Wednesday, August 17, 2011

Cookie Monster Waits

Years ago I had Rain Dogs playing in my truck and a friend's kid asked, 'Is this the Muppets?'

Kind of, I guess. As proven by whoever had the time to do this bit of editing:

Thursday, August 11, 2011

Rush Limbaugh blowing his foghorn

I'm not a highly trained broadcast specialist. But I did work at a radio station for, I don't know, six or seven years.

And I would walk in to hear the voice of Rush Limbaugh coming from the AM broadcast booth each and every morning. Usually 'Clinton' or 'Monica' would be the first word I'd hear, even years after Clinton left office.

Rush experienced some sort of hearing loss, if I recall, related to his years of wearing 'cans,' which I would call 'headphones,' as I'm no highly trained broadcast specialist.

I also experienced a sort of hearing loss related to radio work, though mine was of a self-preservationist type where my brain learned to tune out Rush Limbaugh, because otherwise I would have gone crazy.

So. Despite knowing better I listened to a clip this morning from a recent case of Limbaugh talking.

The context is Rush Limbaugh criticizing Al Sharpton for making a mistake while talking.

Message being: if you can't talk and not make mistakes, don't talk for a living.

Here's Rush's delivery:

"...Al, lemme just tell you, as a -- as a highly trained broadcast specialist: stick to activism and the fog horn. . . ."

The fog horn?

I, uh . . . Rush, I'm not -- do you mean fog horn, like activism is warning others of peril in the way that a fog horn is blown during foggy conditions that . . . I don't. . . .

Then Rush goes on: ". . . and the bull horn. . . ."

And he does it pretty seamlessly, just adds bull horn to the fog horn and I guess that's where his high degree of broadcast specialist training kicks in. But, um, you just . . . uh, flubbed what you were saying which was making fun of somebody else flubbing what they were saying by way of telling them to get out of broadcast journalism if they can't keep from -- oh, to hell with it. I don't have to worry over these things anymore since I blew the fog horn and got out of radio.

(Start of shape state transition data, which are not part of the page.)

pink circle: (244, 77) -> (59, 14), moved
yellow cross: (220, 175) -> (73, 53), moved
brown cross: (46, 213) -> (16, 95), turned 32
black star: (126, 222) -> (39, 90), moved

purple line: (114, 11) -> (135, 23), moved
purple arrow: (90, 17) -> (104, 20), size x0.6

Here's the audio if you want to hear it. You only have to make it to the :21 second mark. But also notice the sputtering that goes on from :07 to :11 seconds. That's some highly trained jibberish right there.


Messing with Morgan: A how-to guide

Morgan Jenkins is a great pal. He taught me to row a boat and convinced Penny and Paul to give me a job as a river guide during a downswing in my employment arc after I threw in the towel on being a newspaper reporter and wasn't exactly sure how the next round of bills were going to be paid.

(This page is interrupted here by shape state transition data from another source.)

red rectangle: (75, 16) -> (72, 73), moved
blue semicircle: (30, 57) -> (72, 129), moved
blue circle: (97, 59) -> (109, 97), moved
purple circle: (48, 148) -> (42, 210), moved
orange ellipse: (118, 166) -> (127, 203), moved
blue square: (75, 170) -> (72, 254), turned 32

He may regret that kind deed. And Paul and Penny may have revised their hiring protocols since, but let's stay on track here.

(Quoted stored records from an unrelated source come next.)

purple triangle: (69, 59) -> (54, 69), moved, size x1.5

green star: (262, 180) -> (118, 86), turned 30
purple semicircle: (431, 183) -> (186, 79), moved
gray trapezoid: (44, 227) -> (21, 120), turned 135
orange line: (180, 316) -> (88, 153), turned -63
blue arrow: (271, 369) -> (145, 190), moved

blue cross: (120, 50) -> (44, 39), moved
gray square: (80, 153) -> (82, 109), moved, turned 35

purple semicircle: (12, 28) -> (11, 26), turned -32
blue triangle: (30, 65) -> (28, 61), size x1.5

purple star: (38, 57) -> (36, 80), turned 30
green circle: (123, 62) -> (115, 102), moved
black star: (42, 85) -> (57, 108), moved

Mo and I have logged some river miles between then and now and river guiding has been a great way to see some of this country I moved out here to see.

Also, I'm sometimes mean to Morgan just because it's funny. For me, I mean. Here's some time-lapse photography from the other day when we're driving out of Dug Bar and stopped to soak in the view looking down on the Imnaha Canyon.

Mojo is fond of Shuttle Monkey, a stuffed animal with bendy appendages that rides along in the Winding Waters truck on all driving missions. I don't know why, but Morgan insists on it and he's attached to the thing. So on this day Morgan thought it would be nice to have a picture taken of us two buddies in front of this great view -- and Shuttle Monkey should be in the picture too.

So I asked if I could hold Shuttle Monkey and Morgan didn't like the idea but I persisted and then threw his stuffed animal out toward the prickly pear cactus behind us. I really am kind of an arsehole. Totally uncalled for but I got a great deal of enjoyment out of the thing and here are the stages of Morgan's disbelief. Priceless.

There's even a video featuring Shuttle Monkey over on the Winding Waters Gearboat Chronicles site. Watch it here. Sorry Mo.

You can't see it, but Morgan has a look of disgust on his face.

OK, now you can see it.

After, "Why would you do that?" and "I'm sorry, it'll never happen again," we patched things up.